I would think that something this large(?) would require quite a few square feet (aww damnit, i meant meters!) of panels, not something you could just mount to the top of a mobile, thrashing around vehicle.
But the rover does not move that fast. They could be tiny motors. Although Mars has less sun than Earth, lower gravity tends to balance that out.
I was thinking that rather than compressed air to clean the panels, why not have a little robotic arm that dusts them off with a brush? Such an arm could also be handy for digging and poking for exploration, ungetting stuck, fixing loose parts, etc.
Table-ized A.I.
one of the great advances of this rover is it is loaded with stereoscopic engineering cameras. Basically what this means is mission control gives the rover a location to go to, but the rover finds its own way there while avoiding things it would get hung up on.
It takes its time doing it, only moving a foot or two at a time and then stopping to consider its next move, but considering the 20 minute relay time between mission control saying "go here" and the rover's camera showing whats going on to mission control, having a rover that can decide how it should go on its own is a great asset.
-
Are we so sensitive that we cannot take a little good natured teasing from an old friend? Jeeze everyone is so touchy. Learn to laugh at yourself and not take everything so seriously.
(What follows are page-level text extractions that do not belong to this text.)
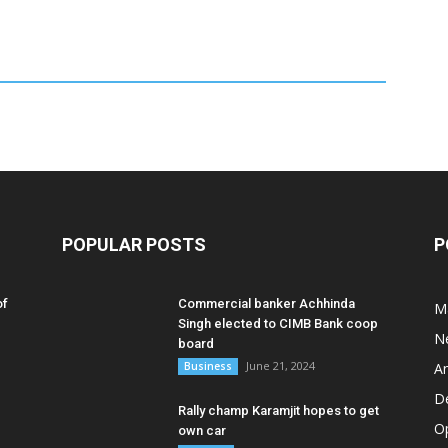
POPULAR POSTS
P
of
Commercial banker Achhinda
M
Singh elected to CIMB Bank coop
N
board
June 21, 2024
Business
A
D
Rally champ Karamjit hopes to get
O
own car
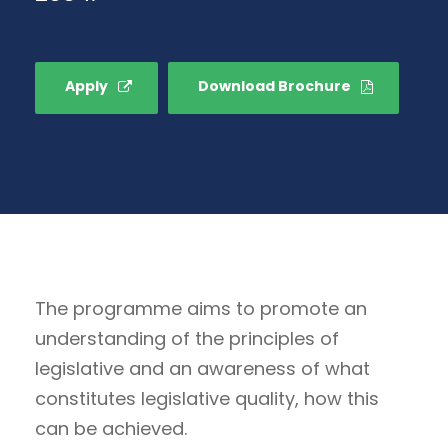
Apply
Download Brochure
The programme aims to promote an
understanding of the principles of
legislative and an awareness of what
constitutes legislative quality, how this
can be achieved.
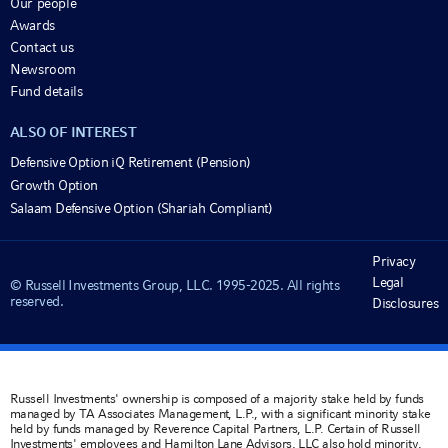
Our people
Awards
Contact us
Newsroom
Fund details
ALSO OF INTEREST
Defensive Option iQ Retirement (Pension)
Growth Option
Salaam Defensive Option (Shariah Compliant)
Privacy
Legal
© Russell Investments Group, LLC. 1995-2025. All rights
reserved.
Disclosures
Russell Investments' ownership is composed of a majority stake held by funds
managed by TA Associates Management, L.P., with a significant minority stake
held by funds managed by Reverence Capital Partners, L.P. Certain of Russell
Investments' employees and Hamilton Lane Advisors, LLC also hold minority,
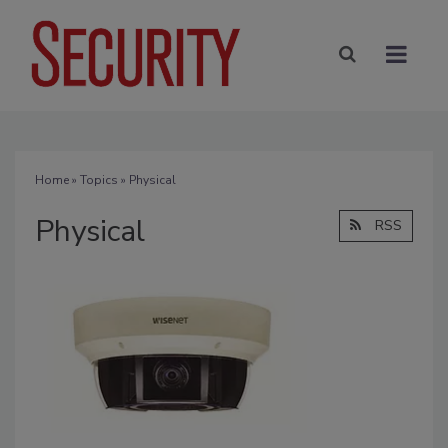
Home
»
Topics
» Physical
Physical
RSS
This is a great day for science, no matter what your nationality.
And if you don't respond to flamebait, his stupid post would die in -1 obscurity.
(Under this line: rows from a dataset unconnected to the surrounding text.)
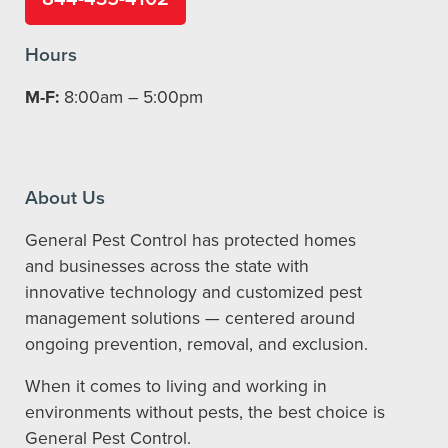
Hours
M-F:
8:00am – 5:00pm
About Us
General Pest Control has protected homes
and businesses across the state with
innovative technology and customized pest
management solutions — centered around
ongoing prevention, removal, and exclusion.
When it comes to living and working in
environments without pests, the best choice is
General Pest Control.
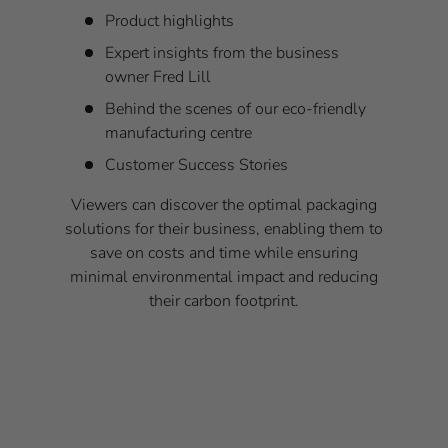
Product highlights
Expert insights from the business
owner Fred Lill
Behind the scenes of our eco-friendly
manufacturing centre
Customer Success Stories
Viewers can discover the optimal packaging
solutions for their business, enabling them to
save on costs and time while ensuring
minimal environmental impact and reducing
their carbon footprint.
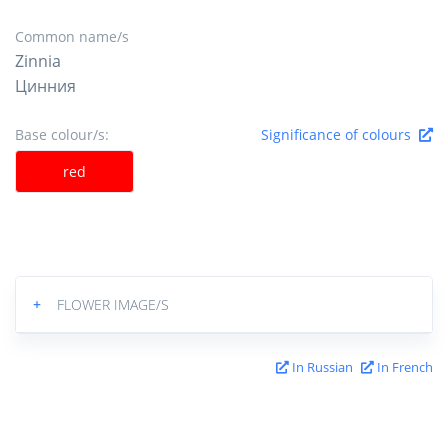
Common name/s
Zinnia
Цинния
Base colour/s:
Significance of colours
red
+
FLOWER IMAGE/S
In Russian
In French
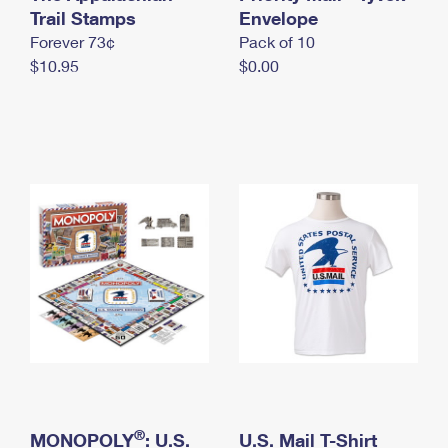
International Business Shipping
Trail Stamps
First-Class Mail International
Envelope
Money Orders
Forever 73¢
Pack of 10
Managing Business Mail
Filing an International Claim
Filing a Claim
$10.95
$0.00
USPS & Web Tools APIs
Requesting an International Refund
Requesting a Refund
Prices
®
MONOPOLY
: U.S.
U.S. Mail T-Shirt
There is nothing so powerful as an idea whose time has come.
I liked the stardust campaign a little better. Unlike being encoded onto a DVD like the mars lander, stardust microprinted the names onto metal plates affixed to the spacecraft. I suppose theres not much difference but in a million years you could put the plate under a microscope and read the names off, whereas the dvd format will be long gone...
Since the spacecraft portion will continue flying throughout the solar system after returning to earth and dropping its lander off in 2006, the plates should last forever...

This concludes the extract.